My recent wind energy zoning presentation at Bullock Creek High School on behalf of the Ingersoll Township Concerned Citizens spawned an ill-informed op-ed by Peter Sinclair in which he accuses me of misleading and distorted statements and further questions my objectivity and financial motivations.
Thankfully there is a complete video record of the event so Midland County residents can do their own analysis: https://www.youtube.com/watch?v=rer-jCB4VX8
While the video presentation speaks for itself, Mr. Sinclair’s naked attempt to discredit me by attempting to tie me to big oil, big coal or now, apparently, even big tobacco are not really worthy of response. Nonetheless, I will simply repeat what I have told Peter several times publicly: I receive no funding from any industry sources and my position as director of the non-profit Interstate Informed Citizen’s Coalition and my fellowship with E&E Legal are unpaid.
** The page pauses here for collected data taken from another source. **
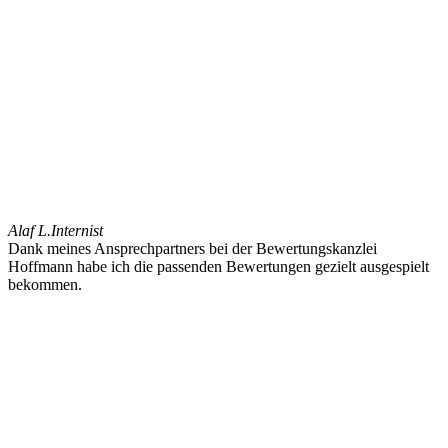
Alaf L.
Internist
Dank meines Ansprechpartners bei der Bewertungskanzlei
Hoffmann habe ich die passenden Bewertungen gezielt ausgespielt
bekommen.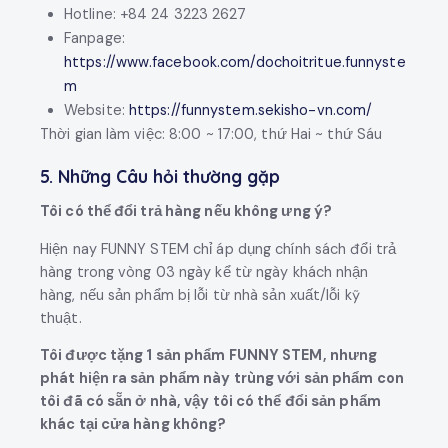
Hotline: +84 24 3223 2627
Fanpage:
https://www.facebook.com/dochoitritue.funnyste
m
Website:
https://funnystem.sekisho-vn.com/
Thời gian làm việc: 8:00 ~ 17:00, thứ Hai ~ thứ Sáu
5. Những Câu hỏi thường gặp
Tôi có thể đổi trả hàng nếu không ưng ý?
Hiện nay FUNNY STEM chỉ áp dụng chính sách đổi trả
hàng trong vòng 03 ngày kể từ ngày khách nhận
hàng, nếu sản phẩm bị lỗi từ nhà sản xuất/lỗi kỹ
thuật.
Tôi được tặng 1 sản phẩm FUNNY STEM, nhưng
phát hiện ra sản phẩm này trùng với sản phẩm con
tôi đã có sẵn ở nhà, vậy tôi có thể đổi sản phẩm
khác tại cửa hàng không?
While I encourage everyone to simply watch the entire presentation and judge for themselves whether Sinclair’s analysis is reasonable, several points must be responded to in print.
Sinclair chastises the Ingersoll Township Concerned Citizens for not bringing anyone to counter my presentation in the interest of “balance.” While his condescending tone is lamentable, the truth is that I welcome debate on any facet of wind energy development, from land use to economics to environmental impacts and have done so in several venues. But the wind industry is no longer willing to be part of such forums.
Sinclair knows this is true. He was present recently in Greenwood Township in St. Clair County where 5 Lakes Energy had committed to 45 minutes in response to my 45-minute presentation but then failed to appear. This theme was repeated in Beaver Township in Bay County where DTE Energy had committed to 20 minutes of equal time with me but then abruptly canceled.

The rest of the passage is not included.